Wednesday, March 20, 2013


Barney Miller (1975-82) was one of our father's favorite shows, and even at a very young age, we recognized something solid and comforting about Hal Linden's steady, even presence. But in spite of these early memories, perhaps because he does almost everything well, and makes it all look so effortless, the multi-talented Hal Linden sometimes flies under our collective radar. He's a damned good actor, a fine light comedian, and we happen to adore his singing. (He's also got those salt-and-pepper looks and sonorous voice which drive us nuts -- just for the record.)

Handsome early publicity photo, c. 1960
Before earning his seven Emmy nominations for Barney Miller, the former Hal Lipshitz paid his dues by performing as a clarinetist and singer for various big bands, then getting his big break by replacing Sydney Chaplin in the original Broadway run of Bells Are Ringing in 1958. Linden also understudied in the legendary, if ill-fated, Lucille Ball musical, Wildcat (1960-61) and the similarly troubled-yet-fabled On a Clear Day You Can See Forever (1965-66); but his most visible and acclaimed role came as the male lead in the off-Broadway revival of Cole Porter's Anything Goes (1962), which was greeted warmly by critics, and provided Linden the first opportunity to lay down vocals for an original cast album.

There was one more major triumph on the stage (a Best Actor in a Musical Tony Award for The Rothschilds in 1971) before Barney Miller turned Hal Linden into a TV superstar. However, it was eminently clear to viewers tuning in to the variety shows and specials which still were a staple of network programming, that Linden, fantastic as he was as the rumpled, beleaguered, yet dignified Captain Miller, seemed to be happiest when given the chance to put on a tux and be a song and dance man.

Dorothy Loudon, Hal Linden and Barbara Eden in The Best Of Everything variety special (aired  September 18, 1983)
Cathryn Damon, Hal Linden, Linda Lavin and Bonnie Franklin in The Hal Linden Special (aired April 11, 1979)
The Borden Twins, c. 1976
Because we do admire the man and his underrated talent so, we feel a mild pang of guilt for the first variety show clip we've chosen to celebrate Mr. Linden's 82nd year -- from a 1976 episode of The Donny and Marie Show where Paul Lynde and Karen Valentine debase themselves in wigs cast-off by The Borden Twins; The Welcome Back, Kotter boys bump booties; poor Little Jimmy Osmond is forced into mild drag and dances with what appears to be a strange mating of the dancing Old Gold cigarette box and a blow-up doll; and Hal sings a disco-fied version of "I Could Have Danced All Night." But it's all so wonderfully, jaw-droppingly entertaining, we simply had to share it with you -- and, at the very least, Hal walks away with most of his dignity spite of the bedazzled mock turtleneck they made him endure.
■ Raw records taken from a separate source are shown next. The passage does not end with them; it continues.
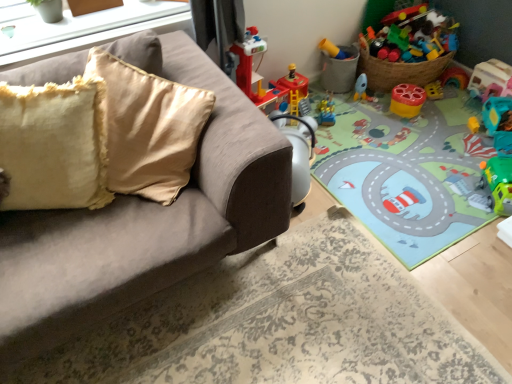 Question: Is yellow plastic cup at center-right, the 3th toy from the left, further to camera compared to matte plastic bucket at upper right, which is the 2th toy from left to right?

Choices:
 (A) yes
 (B) no

Answer: (B)

Question: Is yellow plastic cup at center-right, acting as the 4th toy starting from the right, to the right of matte plastic bucket at upper right, which ranks as the fifth toy in right-to-left order, from the viewer's perspective?

Choices:
 (A) yes
 (B) no

Answer: (A)

Question: Can you confirm if yellow plastic cup at center-right, acting as the 4th toy starting from the right, is bigger than matte plastic bucket at upper right, which is the 2th toy from left to right?

Choices:
 (A) yes
 (B) no

Answer: (B)

Question: Is yellow plastic cup at center-right, the 3th toy from the left, aimed at matte plastic bucket at upper right, which is the 2th toy from left to right?

Choices:
 (A) no
 (B) yes

Answer: (A)

Question: Is matte plastic bucket at upper right, which ranks as the fifth toy in right-to-left order, located within yellow plastic cup at center-right, the 3th toy from the left?

Choices:
 (A) yes
 (B) no

Answer: (B)

Question: Considering the relative sizes of yellow plastic cup at center-right, the 3th toy from the left, and matte plastic bucket at upper right, which ranks as the fifth toy in right-to-left order, in the image provided, is yellow plastic cup at center-right, the 3th toy from the left, shorter than matte plastic bucket at upper right, which ranks as the fifth toy in right-to-left order,?

Choices:
 (A) no
 (B) yes

Answer: (B)

Question: Is suede-like gray couch at upper left to the right of rubber duck at lower right, marked as the fifth toy in a left-to-right arrangement, from the viewer's perspective?

Choices:
 (A) no
 (B) yes

Answer: (A)

Question: Can you confirm if suede-like gray couch at upper left is positioned to the left of rubber duck at lower right, placed as the 2th toy when sorted from right to left?

Choices:
 (A) yes
 (B) no

Answer: (A)

Question: From the image's perspective, is suede-like gray couch at upper left located beneath rubber duck at lower right, placed as the 2th toy when sorted from right to left?

Choices:
 (A) no
 (B) yes

Answer: (B)

Question: Is suede-like gray couch at upper left far from rubber duck at lower right, placed as the 2th toy when sorted from right to left?

Choices:
 (A) no
 (B) yes

Answer: (B)

Question: Is suede-like gray couch at upper left looking in the opposite direction of rubber duck at lower right, marked as the fifth toy in a left-to-right arrangement?

Choices:
 (A) yes
 (B) no

Answer: (B)

Question: Considering the relative sizes of suede-like gray couch at upper left and rubber duck at lower right, placed as the 2th toy when sorted from right to left, in the image provided, is suede-like gray couch at upper left smaller than rubber duck at lower right, placed as the 2th toy when sorted from right to left,?

Choices:
 (A) no
 (B) yes

Answer: (A)

Question: Can you confirm if matte plastic bucket at upper right, which is the 2th toy from left to right, is positioned to the right of matte white window sill at upper left?

Choices:
 (A) no
 (B) yes

Answer: (B)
Just to even things out a bit, here, in infinitely less sparkly surroundings, is a rather lovely rendition of The Carpenters' "I Won't Last a Day Without You" from an episode of The Carol Burnett Show.

After Miller ended its seven year run, Linden continued to be visible in television movies, specials, and guest appearances; he also attempted three more starring vehicles, but neither Blacke's Magic (1986), Jack's Place (1992-93) nor The Boys Are Back (1994) managed to capture the public's imagination. Linden was as nimble an actor as ever, and if anything, seemed to be growing handsomer; but like other beloved icons of 1970's television -- Mary Tyler Moore, anyone? -- he was forever cast in stone as his most famous creation, and audiences seemingly couldn't accept him as any other character on a weekly basis. Acceptance as a guest star, however, or as his charming self, was another story: Linden took home two Daytime Emmy Awards for his work as host of the children's program, FYI, in 1984 and 1985; and won a third Daytime Emmy for his guest role on CBS Schoolbreak Special in 1994.

Suave as ever in Blacke's Magic (1986)
Most recently, Linden has been touring with his cabaret act, which he has performed off-and-on since the early 1980's. He also released his long-overdue solo album debut, It's Never Too Late (2011) -- which had also been in the recording process, off-and-on, since the early 1980's, but the initial tracks were shelved when record companies of the time couldn't see any investment value in Barney Miller singing pop and jazz standards. Happily, it's time finally came, and we certainly find Hal Linden richly deserving of all appreciation his talent receives -- and wish him much, much more.

March 20, 1931


  1. lipshitz ➞linden
    lifshitz ➞lauren

    for hal and ralph,
    it was a namechanger.

  2. I didn't even realise he was still alive... Oops. Happy Birthday, Moustache Man! Jx

    PS That "Donny and Marie" clip gives me nightmares...

    1. Karen Valentine's wig haunts my dreams.

  3. He was such a handsome man. Really distinguished.

    1. I find him irresistibly charming. Love his singing and speaking voice.

  4. Thanks for this retrospective of Hal Linden. I will have to buy his cd.